EXERCISE OBJECTIVE: Once you reach the line containing "ens to grapple" in the data below, restate each line word for word up to and including the one containing "Display marks se".

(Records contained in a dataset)
───

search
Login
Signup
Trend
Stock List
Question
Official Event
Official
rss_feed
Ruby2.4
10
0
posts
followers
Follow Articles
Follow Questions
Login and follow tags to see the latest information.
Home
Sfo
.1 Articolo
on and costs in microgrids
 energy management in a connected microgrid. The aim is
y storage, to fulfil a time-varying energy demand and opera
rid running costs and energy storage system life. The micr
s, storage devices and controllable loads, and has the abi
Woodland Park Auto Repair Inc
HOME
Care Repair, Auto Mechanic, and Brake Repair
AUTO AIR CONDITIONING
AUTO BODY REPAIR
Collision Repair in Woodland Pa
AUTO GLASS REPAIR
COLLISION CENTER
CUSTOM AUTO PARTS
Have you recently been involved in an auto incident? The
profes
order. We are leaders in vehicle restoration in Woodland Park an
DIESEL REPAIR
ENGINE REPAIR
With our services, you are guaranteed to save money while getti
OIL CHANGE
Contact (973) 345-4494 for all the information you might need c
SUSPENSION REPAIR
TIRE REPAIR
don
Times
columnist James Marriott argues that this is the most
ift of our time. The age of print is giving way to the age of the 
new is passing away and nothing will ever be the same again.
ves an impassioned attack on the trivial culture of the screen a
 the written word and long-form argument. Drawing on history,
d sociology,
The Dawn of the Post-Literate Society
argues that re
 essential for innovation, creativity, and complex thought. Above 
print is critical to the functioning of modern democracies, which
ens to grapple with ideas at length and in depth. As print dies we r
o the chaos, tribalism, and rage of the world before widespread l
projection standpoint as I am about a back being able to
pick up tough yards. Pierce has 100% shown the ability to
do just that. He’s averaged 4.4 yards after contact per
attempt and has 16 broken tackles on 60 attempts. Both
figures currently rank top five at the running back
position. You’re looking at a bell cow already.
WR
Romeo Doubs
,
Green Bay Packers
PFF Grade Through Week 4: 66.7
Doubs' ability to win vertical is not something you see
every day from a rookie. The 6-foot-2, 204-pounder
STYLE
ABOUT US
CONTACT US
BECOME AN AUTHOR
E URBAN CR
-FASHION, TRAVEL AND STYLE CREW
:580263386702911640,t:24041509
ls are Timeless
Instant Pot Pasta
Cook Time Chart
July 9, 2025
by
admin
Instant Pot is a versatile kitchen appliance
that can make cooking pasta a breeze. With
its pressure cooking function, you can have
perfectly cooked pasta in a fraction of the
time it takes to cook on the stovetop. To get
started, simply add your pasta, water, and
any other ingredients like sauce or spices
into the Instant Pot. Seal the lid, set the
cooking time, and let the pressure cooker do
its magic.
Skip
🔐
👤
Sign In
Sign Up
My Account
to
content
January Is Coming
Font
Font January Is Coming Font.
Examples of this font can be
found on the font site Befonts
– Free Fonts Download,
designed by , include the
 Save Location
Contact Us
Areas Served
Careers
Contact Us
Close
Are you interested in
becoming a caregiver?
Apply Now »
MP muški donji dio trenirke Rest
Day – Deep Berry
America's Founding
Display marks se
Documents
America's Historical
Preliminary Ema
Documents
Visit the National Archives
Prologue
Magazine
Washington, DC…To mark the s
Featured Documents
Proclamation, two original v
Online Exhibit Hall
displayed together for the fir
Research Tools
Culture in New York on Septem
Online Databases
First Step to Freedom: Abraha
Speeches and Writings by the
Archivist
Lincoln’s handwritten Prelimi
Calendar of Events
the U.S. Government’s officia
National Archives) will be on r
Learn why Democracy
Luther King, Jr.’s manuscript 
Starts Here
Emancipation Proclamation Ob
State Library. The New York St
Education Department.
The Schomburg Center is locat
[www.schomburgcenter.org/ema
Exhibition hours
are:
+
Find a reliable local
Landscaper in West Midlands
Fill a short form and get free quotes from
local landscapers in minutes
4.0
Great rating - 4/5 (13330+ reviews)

───

REPLY TO THE EXERCISE:
ens to grapple with ideas at length and in depth. As print dies we r
o the chaos, tribalism, and rage of the world before widespread l
projection standpoint as I am about a back being able to
pick up tough yards. Pierce has 100% shown the ability to
do just that. He’s averaged 4.4 yards after contact per
attempt and has 16 broken tackles on 60 attempts. Both
figures currently rank top five at the running back
position. You’re looking at a bell cow already.
WR
Romeo Doubs
,
Green Bay Packers
PFF Grade Through Week 4: 66.7
Doubs' ability to win vertical is not something you see
every day from a rookie. The 6-foot-2, 204-pounder
STYLE
ABOUT US
CONTACT US
BECOME AN AUTHOR
E URBAN CR
-FASHION, TRAVEL AND STYLE CREW
:580263386702911640,t:24041509
ls are Timeless
Instant Pot Pasta
Cook Time Chart
July 9, 2025
by
admin
Instant Pot is a versatile kitchen appliance
that can make cooking pasta a breeze. With
its pressure cooking function, you can have
perfectly cooked pasta in a fraction of the
time it takes to cook on the stovetop. To get
started, simply add your pasta, water, and
any other ingredients like sauce or spices
into the Instant Pot. Seal the lid, set the
cooking time, and let the pressure cooker do
its magic.
Skip
🔐
👤
Sign In
Sign Up
My Account
to
content
January Is Coming
Font
Font January Is Coming Font.
Examples of this font can be
found on the font site Befonts
– Free Fonts Download,
designed by , include the
 Save Location
Contact Us
Areas Served
Careers
Contact Us
Close
Are you interested in
becoming a caregiver?
Apply Now »
MP muški donji dio trenirke Rest
Day – Deep Berry
America's Founding
Display marks se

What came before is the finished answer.